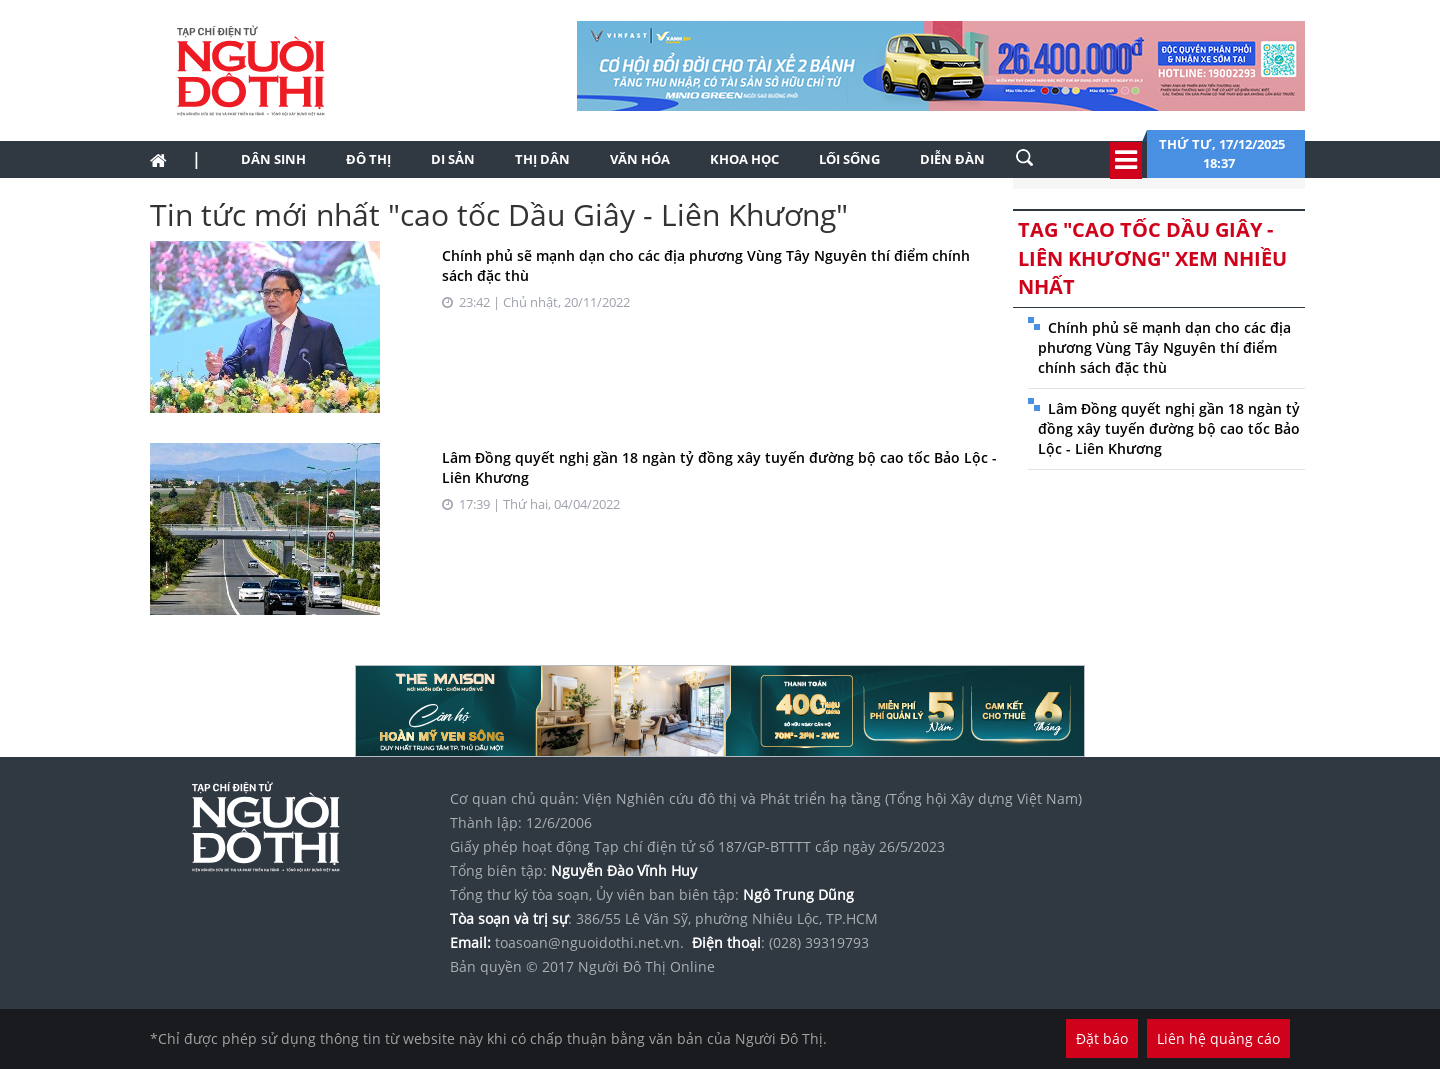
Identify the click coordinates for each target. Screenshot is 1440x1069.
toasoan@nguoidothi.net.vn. (589, 942)
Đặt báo (1102, 1038)
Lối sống (849, 159)
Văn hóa (640, 159)
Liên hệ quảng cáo (1218, 1038)
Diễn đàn (952, 159)
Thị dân (542, 159)
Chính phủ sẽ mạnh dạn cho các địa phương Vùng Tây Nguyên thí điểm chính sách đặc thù (1164, 347)
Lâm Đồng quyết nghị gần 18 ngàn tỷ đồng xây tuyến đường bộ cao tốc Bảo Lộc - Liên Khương (1169, 428)
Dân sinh (273, 159)
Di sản (453, 159)
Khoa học (744, 159)
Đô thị (368, 159)
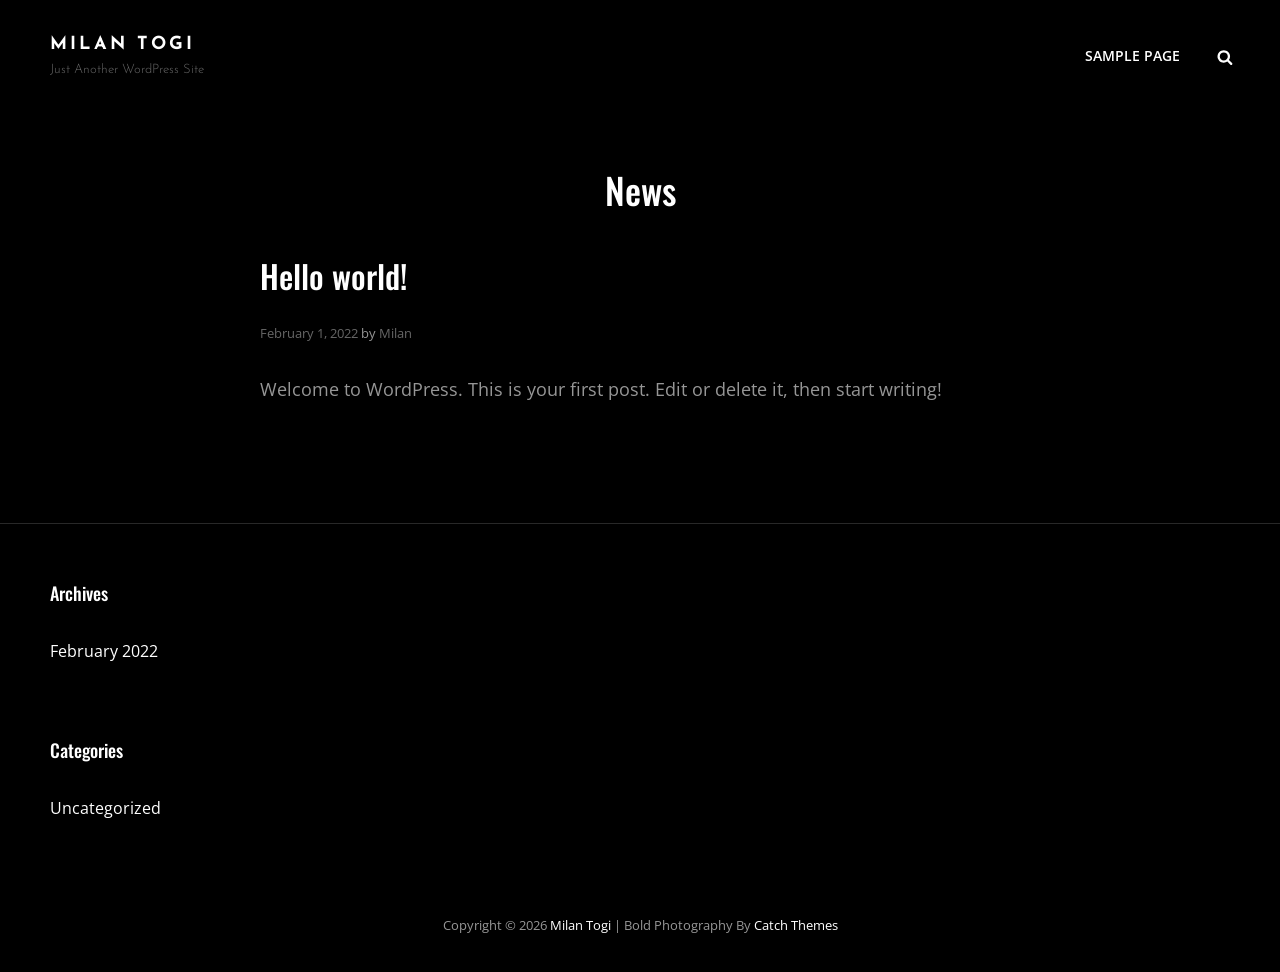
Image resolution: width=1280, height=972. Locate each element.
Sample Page (1132, 55)
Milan (395, 333)
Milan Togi (122, 44)
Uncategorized (105, 808)
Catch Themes (796, 925)
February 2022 (104, 651)
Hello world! (333, 275)
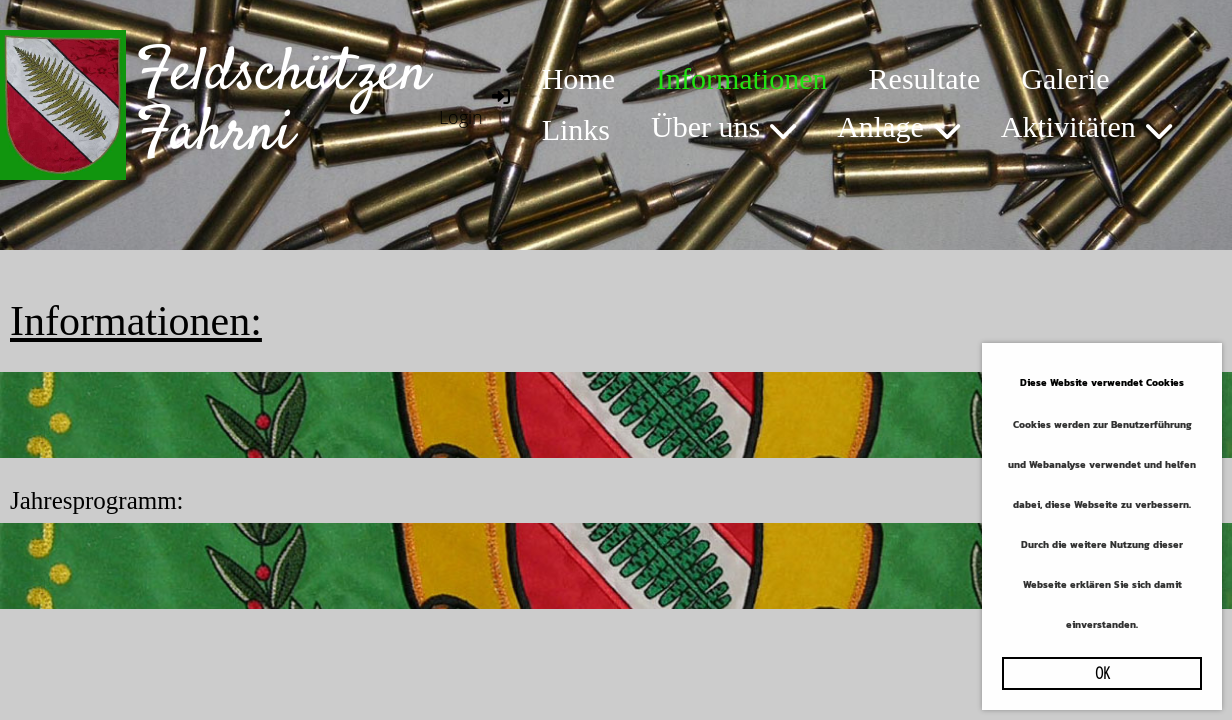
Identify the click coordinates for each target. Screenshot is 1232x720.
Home (578, 78)
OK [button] (1102, 673)
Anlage (898, 127)
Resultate (925, 78)
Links (576, 129)
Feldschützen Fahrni (282, 105)
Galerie (1065, 78)
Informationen (742, 78)
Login (476, 106)
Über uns (723, 127)
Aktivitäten (1086, 127)
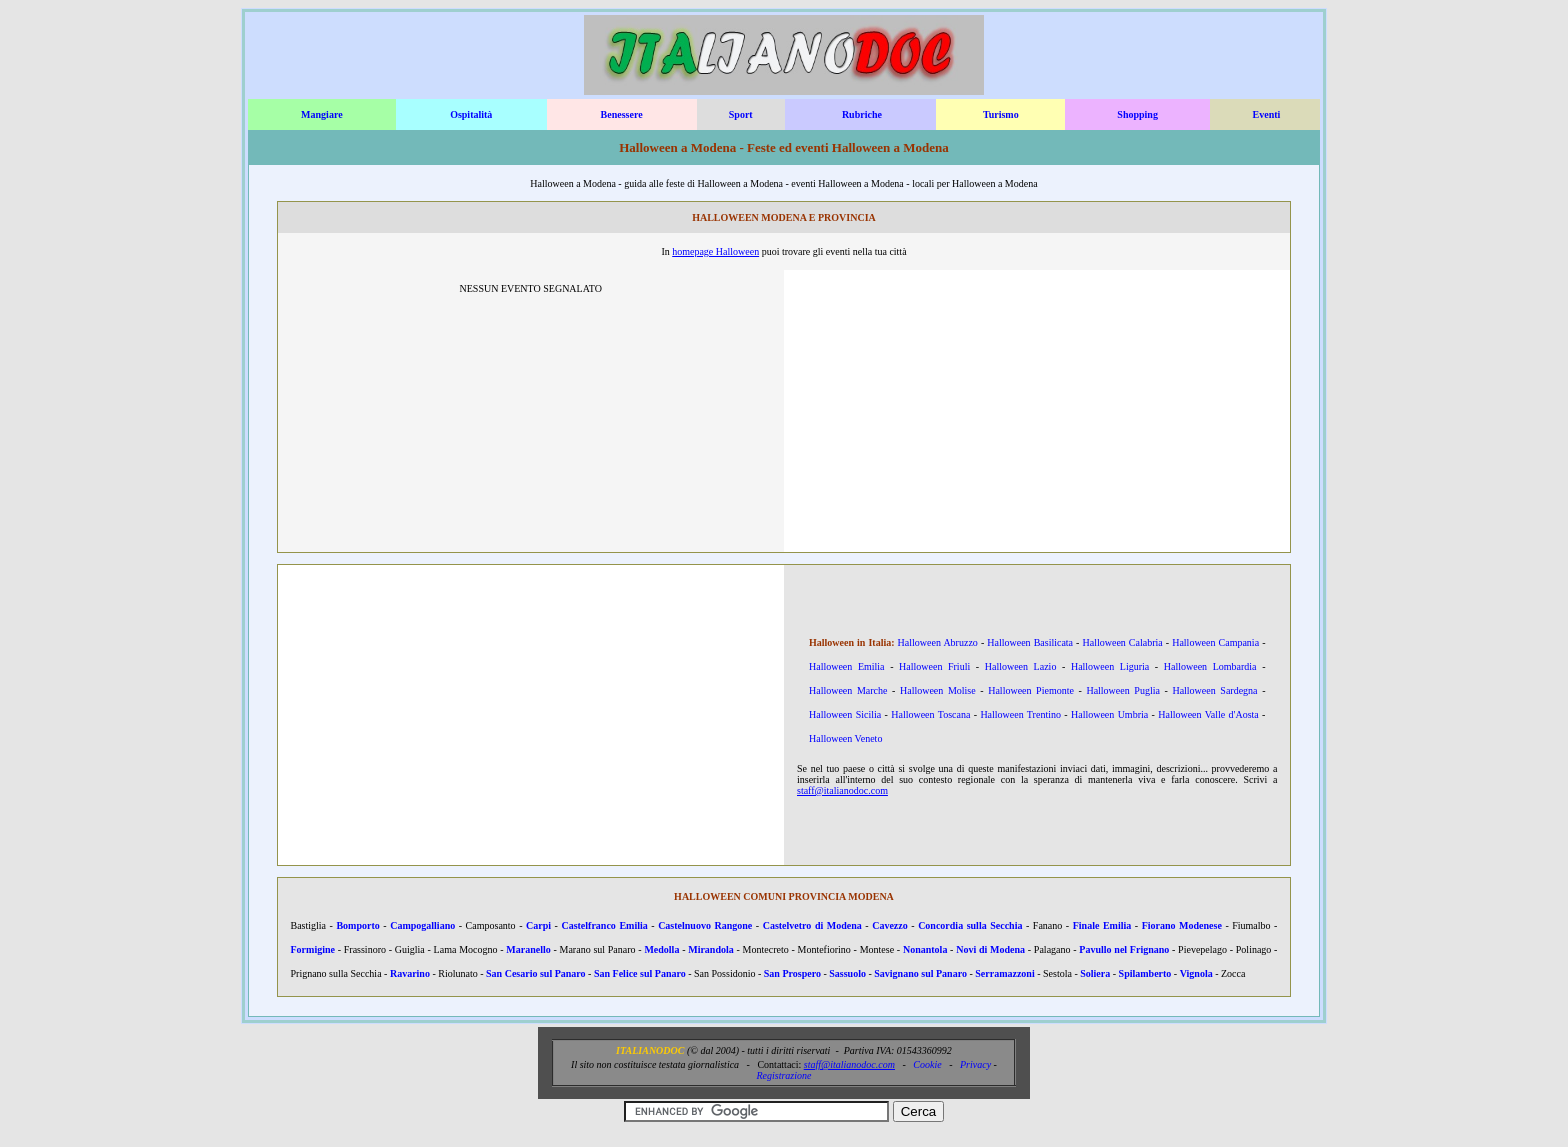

= Directions =
From the line containing "Feldschützen Fahrni (282, 105)" through the last line of the material above, write out each line exactly, leaving aside all pictures.

= Exercise result =
Feldschützen Fahrni (282, 105)
Galerie (1065, 78)
Informationen (742, 78)
Login (476, 106)
Über uns (723, 127)
Aktivitäten (1086, 127)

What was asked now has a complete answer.